Dataset items
=== Begin Enclosure ===
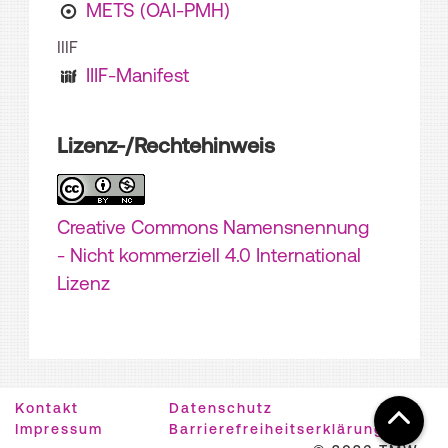
METS (OAI-PMH)
IIIF
IIIF-Manifest
Lizenz-/Rechtehinweis
Creative Commons Namensnennung
- Nicht kommerziell 4.0 International
Lizenz
Kontakt
Datenschutz
Impressum
Barrierefreiheitserklärung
=== End Enclosure ===
» **EXERCISE DESCRIPTION**
The records are to be duplicated in full and exactly, with images left out.

» **ANSWER**
METS (OAI-PMH)
IIIF
IIIF-Manifest
Lizenz-/Rechtehinweis
Creative Commons Namensnennung
- Nicht kommerziell 4.0 International
Lizenz
Kontakt
Datenschutz
Impressum
Barrierefreiheitserklärung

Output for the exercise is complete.